関節外科【肘関節】

関節外科【肘関節】

肘関節は、上腕骨と、橈骨(とうこつ:親指側の骨)と尺骨(しゃっこつ:小指側の骨)と呼ばれる前腕の2本の骨から構成されており、これら3つの骨が関節をつくり、肘関節が機能します。
そして、肘の周りには軟骨や筋肉、腱があり、肘関節を支え安定性を保っています。それらの肘の軟部組織は肘を動かすだけでなく、手首や指の曲げ伸ばしなどの動作にも関係があります。

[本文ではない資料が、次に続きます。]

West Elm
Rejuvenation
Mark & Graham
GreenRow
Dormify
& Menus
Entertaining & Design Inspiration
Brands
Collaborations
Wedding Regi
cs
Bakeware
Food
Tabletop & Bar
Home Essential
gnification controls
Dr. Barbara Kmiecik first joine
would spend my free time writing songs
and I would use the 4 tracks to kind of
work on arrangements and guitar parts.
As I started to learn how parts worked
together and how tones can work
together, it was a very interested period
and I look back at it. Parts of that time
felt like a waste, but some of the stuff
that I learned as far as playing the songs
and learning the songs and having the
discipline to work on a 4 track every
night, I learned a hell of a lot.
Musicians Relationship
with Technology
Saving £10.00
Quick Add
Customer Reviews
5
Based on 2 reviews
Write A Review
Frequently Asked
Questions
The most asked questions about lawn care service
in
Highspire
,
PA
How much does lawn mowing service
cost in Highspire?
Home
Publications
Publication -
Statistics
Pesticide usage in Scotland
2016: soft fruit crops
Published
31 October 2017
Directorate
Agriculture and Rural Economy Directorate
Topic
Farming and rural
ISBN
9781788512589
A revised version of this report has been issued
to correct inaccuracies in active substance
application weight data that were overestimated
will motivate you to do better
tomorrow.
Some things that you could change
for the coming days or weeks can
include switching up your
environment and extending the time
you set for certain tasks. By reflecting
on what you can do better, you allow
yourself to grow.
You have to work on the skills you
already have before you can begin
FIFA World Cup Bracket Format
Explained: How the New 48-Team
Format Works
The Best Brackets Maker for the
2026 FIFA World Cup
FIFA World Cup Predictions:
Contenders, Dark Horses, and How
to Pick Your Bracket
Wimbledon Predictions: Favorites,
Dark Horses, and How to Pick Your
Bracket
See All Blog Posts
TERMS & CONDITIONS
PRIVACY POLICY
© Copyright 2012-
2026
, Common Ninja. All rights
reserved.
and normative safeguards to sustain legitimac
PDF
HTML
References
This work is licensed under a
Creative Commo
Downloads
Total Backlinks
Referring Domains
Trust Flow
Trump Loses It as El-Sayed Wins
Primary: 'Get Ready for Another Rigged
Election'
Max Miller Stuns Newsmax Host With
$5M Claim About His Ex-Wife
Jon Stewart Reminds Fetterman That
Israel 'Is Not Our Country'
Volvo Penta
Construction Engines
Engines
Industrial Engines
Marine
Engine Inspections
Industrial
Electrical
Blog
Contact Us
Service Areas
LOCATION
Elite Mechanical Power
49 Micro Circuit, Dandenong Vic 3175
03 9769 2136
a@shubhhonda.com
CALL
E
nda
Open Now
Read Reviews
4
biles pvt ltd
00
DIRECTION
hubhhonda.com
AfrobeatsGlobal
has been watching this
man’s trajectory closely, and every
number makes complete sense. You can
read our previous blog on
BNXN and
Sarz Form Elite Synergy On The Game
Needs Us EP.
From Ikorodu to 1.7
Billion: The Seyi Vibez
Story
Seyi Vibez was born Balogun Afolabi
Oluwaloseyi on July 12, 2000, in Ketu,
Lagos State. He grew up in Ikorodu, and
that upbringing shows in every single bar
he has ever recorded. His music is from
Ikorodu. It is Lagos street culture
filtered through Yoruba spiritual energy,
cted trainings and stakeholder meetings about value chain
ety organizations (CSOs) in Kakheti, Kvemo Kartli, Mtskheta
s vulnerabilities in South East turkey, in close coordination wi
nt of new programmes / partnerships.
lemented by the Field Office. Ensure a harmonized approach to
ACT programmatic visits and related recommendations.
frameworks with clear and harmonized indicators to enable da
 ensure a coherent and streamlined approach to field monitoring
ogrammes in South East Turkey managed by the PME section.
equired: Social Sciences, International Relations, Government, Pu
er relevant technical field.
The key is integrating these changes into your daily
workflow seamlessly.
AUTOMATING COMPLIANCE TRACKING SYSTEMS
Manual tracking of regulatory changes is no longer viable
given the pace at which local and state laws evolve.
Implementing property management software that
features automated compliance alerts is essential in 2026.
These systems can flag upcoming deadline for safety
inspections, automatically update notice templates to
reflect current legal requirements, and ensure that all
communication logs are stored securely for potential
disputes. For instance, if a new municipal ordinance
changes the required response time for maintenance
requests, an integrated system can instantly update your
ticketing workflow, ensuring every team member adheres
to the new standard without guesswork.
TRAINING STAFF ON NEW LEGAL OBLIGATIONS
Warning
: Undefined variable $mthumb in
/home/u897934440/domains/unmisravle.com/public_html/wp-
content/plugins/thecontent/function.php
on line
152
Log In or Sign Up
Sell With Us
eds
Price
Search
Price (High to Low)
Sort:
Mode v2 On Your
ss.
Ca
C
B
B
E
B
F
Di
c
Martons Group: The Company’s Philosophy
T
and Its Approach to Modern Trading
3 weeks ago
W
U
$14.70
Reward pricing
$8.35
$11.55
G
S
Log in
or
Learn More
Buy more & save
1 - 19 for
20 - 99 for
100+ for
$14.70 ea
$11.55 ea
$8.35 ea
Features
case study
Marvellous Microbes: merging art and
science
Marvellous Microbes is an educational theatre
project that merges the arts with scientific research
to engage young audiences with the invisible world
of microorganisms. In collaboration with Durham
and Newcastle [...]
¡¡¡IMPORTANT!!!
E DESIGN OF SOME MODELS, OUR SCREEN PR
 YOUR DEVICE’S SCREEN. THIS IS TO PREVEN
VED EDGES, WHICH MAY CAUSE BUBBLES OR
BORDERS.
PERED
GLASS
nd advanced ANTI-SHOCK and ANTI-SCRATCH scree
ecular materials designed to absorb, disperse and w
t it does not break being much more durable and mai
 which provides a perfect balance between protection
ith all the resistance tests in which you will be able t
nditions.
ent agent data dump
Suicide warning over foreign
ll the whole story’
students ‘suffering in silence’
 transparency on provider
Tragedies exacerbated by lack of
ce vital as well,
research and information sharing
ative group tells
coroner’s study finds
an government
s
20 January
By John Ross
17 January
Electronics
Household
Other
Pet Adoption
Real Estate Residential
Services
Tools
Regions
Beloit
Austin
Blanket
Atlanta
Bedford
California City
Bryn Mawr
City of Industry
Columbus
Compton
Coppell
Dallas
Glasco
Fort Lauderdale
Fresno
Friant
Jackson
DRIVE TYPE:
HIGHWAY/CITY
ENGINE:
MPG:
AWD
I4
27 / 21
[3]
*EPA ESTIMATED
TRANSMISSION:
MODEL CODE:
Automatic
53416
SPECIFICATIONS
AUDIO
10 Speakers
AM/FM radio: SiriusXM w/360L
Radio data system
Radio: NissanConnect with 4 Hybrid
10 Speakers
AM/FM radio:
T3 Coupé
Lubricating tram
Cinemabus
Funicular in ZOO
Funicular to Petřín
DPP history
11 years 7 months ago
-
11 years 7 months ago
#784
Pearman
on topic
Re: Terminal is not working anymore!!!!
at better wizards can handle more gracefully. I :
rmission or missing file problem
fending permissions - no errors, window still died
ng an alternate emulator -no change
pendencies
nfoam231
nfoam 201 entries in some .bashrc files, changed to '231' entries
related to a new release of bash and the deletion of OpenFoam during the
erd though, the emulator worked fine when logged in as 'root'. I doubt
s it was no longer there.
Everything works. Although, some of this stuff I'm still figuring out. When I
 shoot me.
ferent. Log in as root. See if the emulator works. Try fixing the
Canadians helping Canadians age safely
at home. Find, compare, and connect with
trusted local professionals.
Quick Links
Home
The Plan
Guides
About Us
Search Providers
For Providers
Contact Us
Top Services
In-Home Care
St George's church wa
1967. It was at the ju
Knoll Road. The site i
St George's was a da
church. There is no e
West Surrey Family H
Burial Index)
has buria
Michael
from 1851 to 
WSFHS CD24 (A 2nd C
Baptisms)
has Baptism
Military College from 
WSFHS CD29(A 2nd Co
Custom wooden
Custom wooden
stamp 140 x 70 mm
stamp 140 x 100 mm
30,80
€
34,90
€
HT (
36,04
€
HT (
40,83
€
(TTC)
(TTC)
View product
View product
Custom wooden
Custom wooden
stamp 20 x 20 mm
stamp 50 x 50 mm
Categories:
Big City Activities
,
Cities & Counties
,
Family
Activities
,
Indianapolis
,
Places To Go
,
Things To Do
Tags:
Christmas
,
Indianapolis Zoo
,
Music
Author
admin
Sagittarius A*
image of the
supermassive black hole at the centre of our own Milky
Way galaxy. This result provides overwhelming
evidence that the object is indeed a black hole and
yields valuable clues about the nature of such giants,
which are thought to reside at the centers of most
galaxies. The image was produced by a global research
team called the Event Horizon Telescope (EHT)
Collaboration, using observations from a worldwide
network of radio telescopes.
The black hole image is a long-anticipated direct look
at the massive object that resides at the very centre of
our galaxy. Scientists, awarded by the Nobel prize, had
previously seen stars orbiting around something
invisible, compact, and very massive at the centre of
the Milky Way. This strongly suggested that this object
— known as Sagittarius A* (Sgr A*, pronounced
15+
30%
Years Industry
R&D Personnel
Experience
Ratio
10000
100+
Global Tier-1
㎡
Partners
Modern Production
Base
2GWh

肘関節における代表的な疾患に野球肘(内側型・外側型)があります。

野球肘

症状

10~15歳頃に多く、野球をはじめとするoverheadスポーツでの投球動作などで肘に痛みが出ます。
肘下がりなど投げ方だけでなく、ピッチャー・キャッチャーなど投球数が多い選手に生じやすいとされます。
投球動作では、肘の内側が引っ張られ、外側は圧縮される力が働き、内側と外側では異なった症状を生じます。

内側型

ストレッチ不足やフォームの異常などで靱帯・腱・軟骨がいたみ、投球時や投球後に肘が痛くなります。

外側型

離断性骨軟骨炎・関節内遊離体とも呼ばれ、肘の曲がる部分の軟骨を痛めてしまい、治しておかないと肘の変形や曲げ伸ばしの障害が進行しやすく、スポーツ選手の将来を大きく左右する可能性があります。
※痛みなく進行することもあると言われています。

診断

レントゲン

骨折、不安定性、骨腫瘍等を確認します。

超音波

離断性骨軟骨炎(野球肘)の鑑別に有効です。

MRI

離断性骨軟骨炎(野球肘)、靱帯損傷、腫瘍、ガングリオン等の診断に有効です。
※MRI検査は完全予約制です。

治療

まずは、投球を中止する等、肘を安静にすることにより炎症を抑え、痛みを取り除くことが重要です。

当科では、安静期間から投球再開・野球復帰まで一貫したリハビリテーションプログラムを作成し、復帰後の再発予防に至るまで指導させていただきます。

内側型

上記リハビリで痛みなく復帰できることがほとんどです。

外側型

上記リハビリでは改善されず、症状が悪化していくと、手術加療が必要になる場合があります。

当科では2017年に発足された”和歌山の野球少年を守る会”の検診活動をサポートし、医師とリハビリスタッフの連携のもと、早期発見・早期治療による復帰及び再発防止に取り組んでいます。